What's on the Front Page
On July 1, 1876, just days after America's centennial celebration, The Copiahan of Hazlehurst, Mississippi focuses on economic self-reliance and regional reconstruction. The lead story—reprinted from the Port Gibson Reveille—urges Mississippians to stop sending money North for manufactured goods. The editorial is blunt: a Georgia farmer (pen name 'Wool Hat') sold wool to Pennsylvania at 37.5 cents per pound, then bought a hat back made from that same wool at six dollars per pound. His hide went to New York to be tanned, then returned at seven times the original price. The message is clear: the South is being systematically impoverished by Northern industrial dominance. The paper also covers a failed assassination attempt on local man Wm. H. Matthews in Copiah County (January 15th, with a reward still outstanding), celebrates farmers like Jo H. Catching who are achieving independence through diversified crops—50 bushels of cow peas, 400 of corn, 500 of oats—and reprints a touching poem about estrangement. The issue closes with a nostalgic piece on Virginia barbecues as political assemblies, contrasting their honest debate with modern Northern campaign methods.
Why It Matters
This newspaper captures the South just 11 years after Appomattox, in the depths of Reconstruction. Mississippi was still under Federal oversight (military Reconstruction officially ended in 1874). The economic desperation underlying these editorials is real: the South's agricultural economy had been shattered, and Northern manufacturers held all the advantages of capital, transportation, and tariff protection. The 'buy local' argument wasn't idealistic—it was survival. The repeated emphasis on self-sufficiency and home industry reflects the South's genuine economic colonization by the North. Meanwhile, the assassination attempt on Matthews hints at the political violence that characterized Mississippi politics in the 1870s, when freedmen's political participation was being systematically suppressed. This is the era of the 'Redeemer' movement gaining steam.
Hidden Gems
- A 13-year-old in Detroit founded a newspaper in his father's cellar using type purchased with money from selling scrap iron, hired his sister as an apprentice, but his father destroyed the press to shoot cats and his mother burned the wooden type for kindling. The boy was then 'wedded to the handle of a lawn mower' (beaten) but declared he couldn't be 'crushed out nor tightened off the track by noblood thirsty mob'—a surprisingly defiant child editor.
- The Port Gibson Reveille quotes a farmer's calculation showing markup cascades: wool sold at 37.5¢/lb was returned as a hat at $6/lb equivalent; hides sold at 5¢/lb came back tanned and heavier at 35¢/lb.
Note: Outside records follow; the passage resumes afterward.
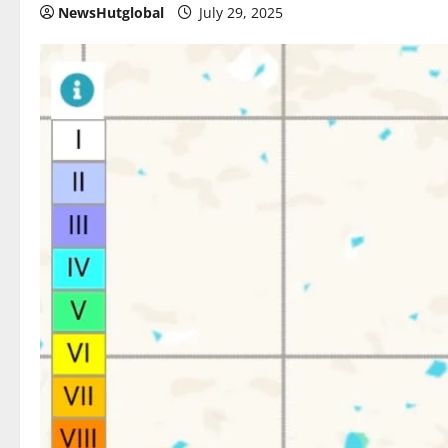
NewsHutglobal
July 29, 2025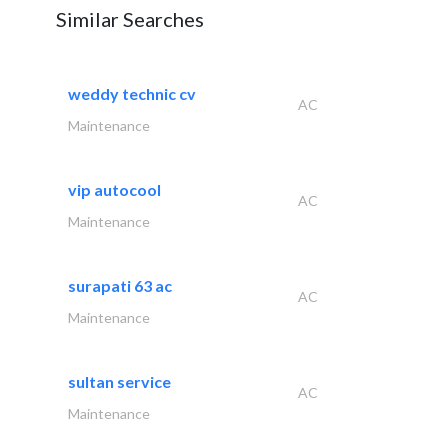
Similar Searches
weddy technic cv
AC
Maintenance
vip autocool
AC
Maintenance
surapati 63 ac
AC
Maintenance
sultan service
AC
Maintenance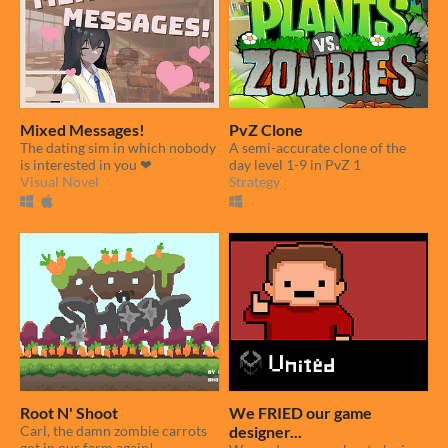
Mixed Messages!
PvZ Clone
The dating sim in which nobody
A semi-accurate clone of the
is interested in you ❤
day level 1-9 in PvZ 1
Visual Novel
Strategy
Root N' Shoot
We FRIED our game
Carl, the damn zombie carrots
designer...
got in our farm again!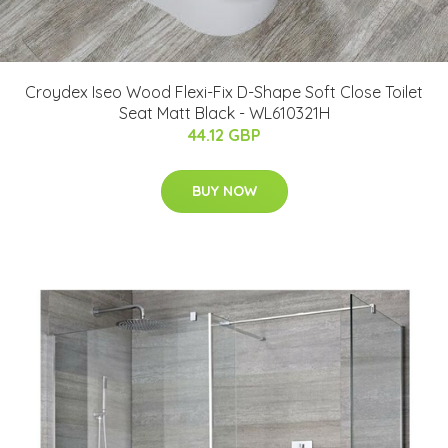
Croydex Iseo Wood Flexi-Fix D-Shape Soft Close Toilet
Seat Matt Black - WL610321H
44.12 GBP
BUY NOW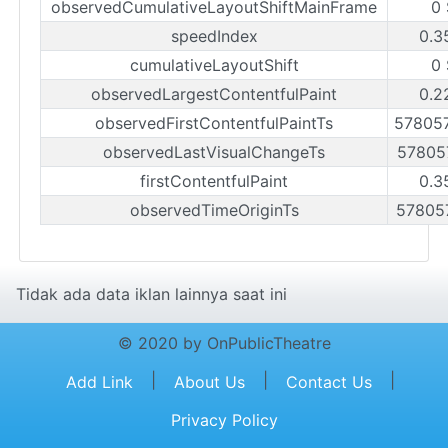
observedCumulativeLayoutShiftMainFrame
0 
speedIndex
0.3
cumulativeLayoutShift
0 
observedLargestContentfulPaint
0.2
observedFirstContentfulPaintTs
57805
observedLastVisualChangeTs
57805
firstContentfulPaint
0.3
observedTimeOriginTs
57805
Tidak ada data iklan lainnya saat ini
© 2020 by OnPublicTheatre
|
|
|
Add Link
About Us
Contact Us
Privacy Policy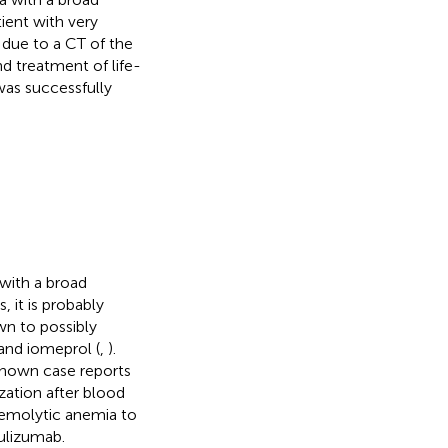
ient with very
due to a CT of the
nd treatment of life-
as successfully
with a broad
 it is probably
wn to possibly
and iomeprol (
,
).
known case reports
zation after blood
 hemolytic anemia to
ulizumab.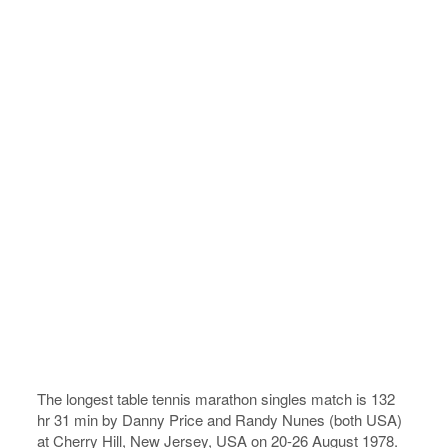
The longest table tennis marathon singles match is 132
hr 31 min by Danny Price and Randy Nunes (both USA)
at Cherry Hill, New Jersey, USA on 20-26 August 1978.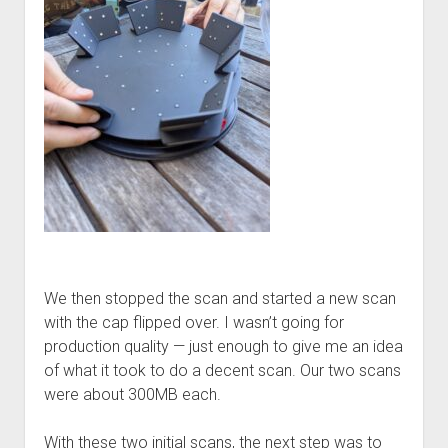
We then stopped the scan and started a new scan
with the cap flipped over. I wasn’t going for
production quality — just enough to give me an idea
of what it took to do a decent scan. Our two scans
were about 300MB each.
With these two initial scans, the next step was to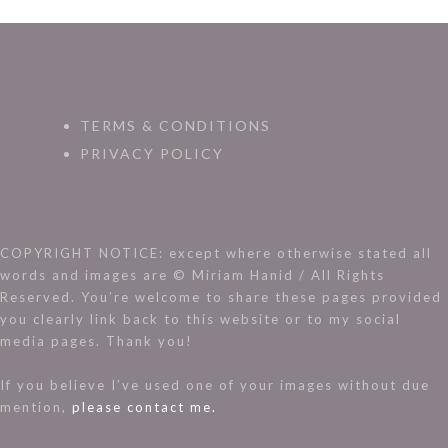
TERMS & CONDITIONS
PRIVACY POLICY
COPYRIGHT NOTICE: except where otherwise stated all
words and images are © Miriam Hanid / All Rights
Reserved. You’re welcome to share these pages provided
you clearly link back to this website or to my social
media pages. Thank you!
If you believe I’ve used one of your images without due
mention,
please contact me.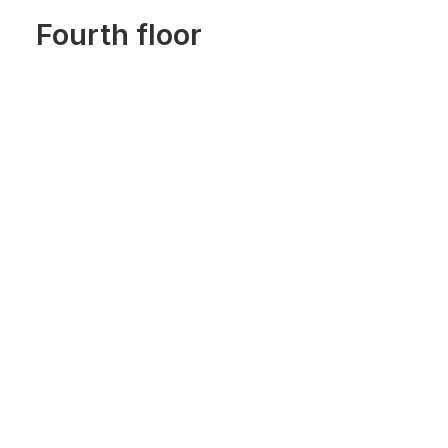
Fourth floor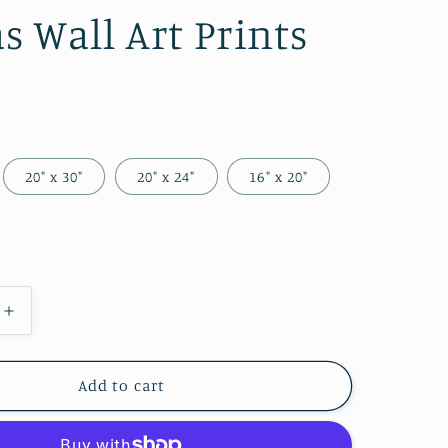
g
s Wall Art Prints
i
o
n
20" x 30"
20" x 24"
16" x 20"
Increase
quantity
for
Infrared
Add to cart
Flower
2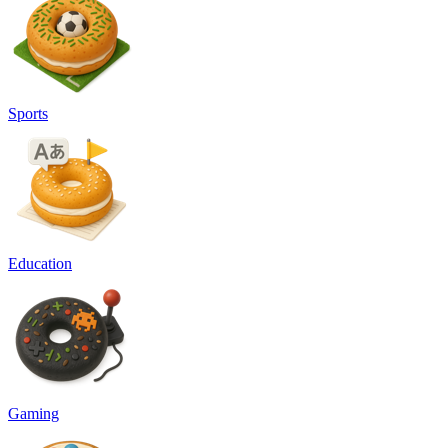
Sports
Education
Gaming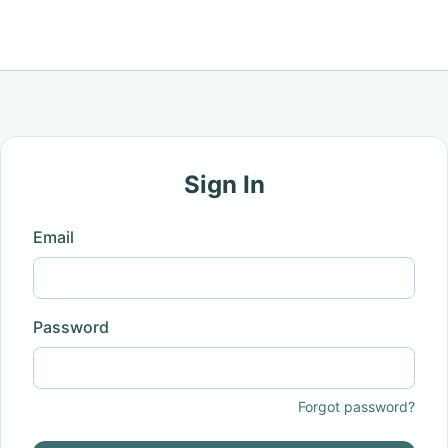
Sign In
Email
Password
Forgot password?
This quantifies exactly how post-bellum Southern agriculture was being economically gutted.
- Judge Mayers' charge to the grand jury explicitly connects official negligence to vigilante justice: 'People took the laws into their own hands because courts and officials failed to do their duty'—a candid admission that formal law wasn't protecting Mississippians from crime.
- One Hinds County farmer, Dr. Stockton near Clinton, sold five beef cattle to a Jackson butcher weighing 6,495 pounds total—evidence that Mississippi was still producing quality livestock, contradicting narratives of complete agricultural collapse.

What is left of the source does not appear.